(DATA SECTION):

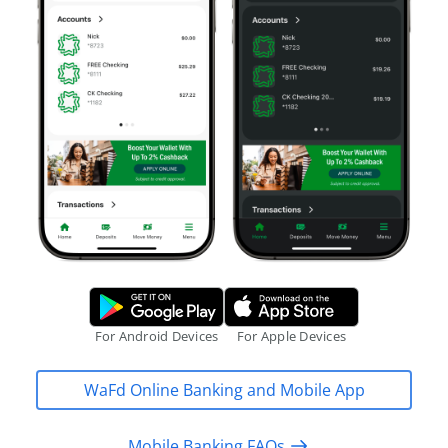
Google Play Store.
Apple App S
For Android Devices
For Apple Devices
WaFd Online Banking and Mobile App
Mobile Banking FAQs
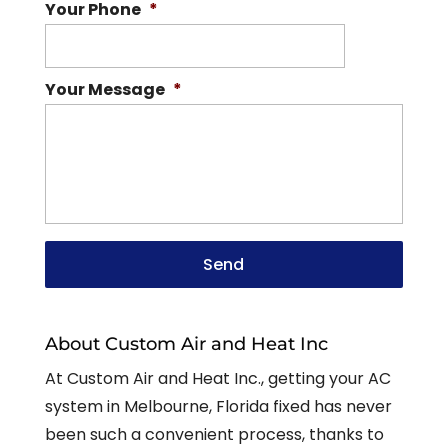
Your Phone
*
Your Message
*
About Custom Air and Heat Inc
At Custom Air and Heat Inc., getting your AC
system in Melbourne, Florida fixed has never
been such a convenient process, thanks to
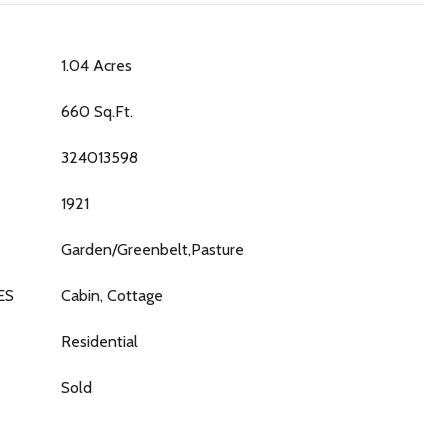
1.04 Acres
660 Sq.Ft.
324013598
1921
Garden/Greenbelt,Pasture
ES
Cabin, Cottage
Residential
Sold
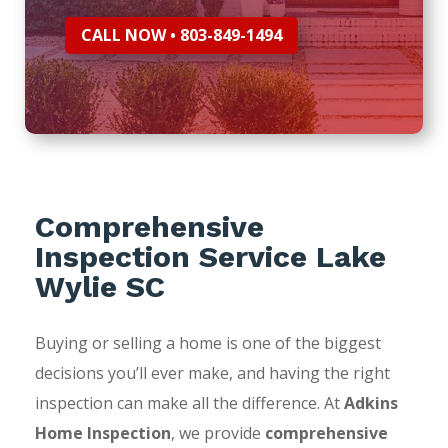
CALL NOW • 803-849-1494
Comprehensive
Inspection Service Lake
Wylie SC
Buying or selling a home is one of the biggest
decisions you’ll ever make, and having the right
inspection can make all the difference. At
Adkins
Home Inspection
, we provide
comprehensive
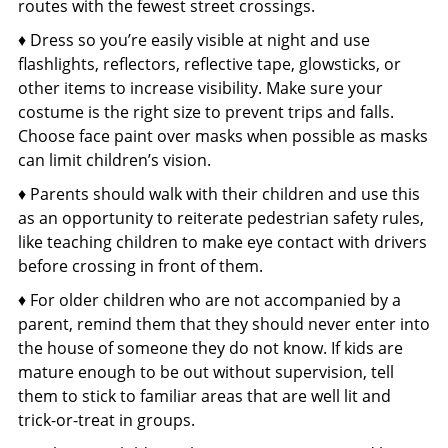
routes with the fewest street crossings.
♦ Dress so you’re easily visible at night and use
flashlights, reflectors, reflective tape, glowsticks, or
other items to increase visibility. Make sure your
costume is the right size to prevent trips and falls.
Choose face paint over masks when possible as masks
can limit children’s vision.
♦ Parents should walk with their children and use this
as an opportunity to reiterate pedestrian safety rules,
like teaching children to make eye contact with drivers
before crossing in front of them.
♦ For older children who are not accompanied by a
parent, remind them that they should never enter into
the house of someone they do not know. If kids are
mature enough to be out without supervision, tell
them to stick to familiar areas that are well lit and
trick-or-treat in groups.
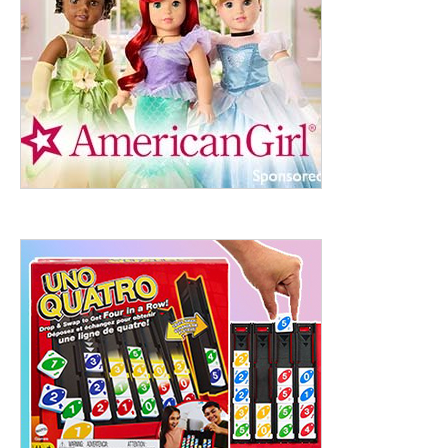
ht to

(TASK ITEM):
Copy the material exactly as written and leave every picture behind.

(FINISHED EXERCISE):
Google Play Store.
Apple App S
For Android Devices
For Apple Devices
WaFd Online Banking and Mobile App
Mobile Banking FAQs
Your Phone
*
Your Message
*
About Custom Air and Heat Inc
At Custom Air and Heat Inc., getting your AC
system in Melbourne, Florida fixed has never
been such a convenient process, thanks to
1.04 Acres
660 Sq.Ft.
324013598
1921
Garden/Greenbelt,Pasture
ES
Cabin, Cottage
Residential
Sold
CALL NOW • 803-849-1494
Comprehensive
Inspection Service Lake
Wylie SC
Buying or selling a home is one of the biggest
decisions you’ll ever make, and having the right
inspection can make all the difference. At
Adkins
Home Inspection
, we provide
comprehensive
routes with the fewest street crossings.
♦ Dress so you’re easily visible at night and use
flashlights, reflectors, reflective tape, glowsticks, or
other items to increase visibility. Make sure your
costume is the right size to prevent trips and falls.
Choose face paint over masks when possible as masks
can limit children’s vision.
♦ Parents should walk with their children and use this
as an opportunity to reiterate pedestrian safety rules,
like teaching children to make eye contact with drivers
before crossing in front of them.
♦ For older children who are not accompanied by a
parent, remind them that they should never enter into
the house of someone they do not know. If kids are
mature enough to be out without supervision, tell
them to stick to familiar areas that are well lit and
trick-or-treat in groups.
ht to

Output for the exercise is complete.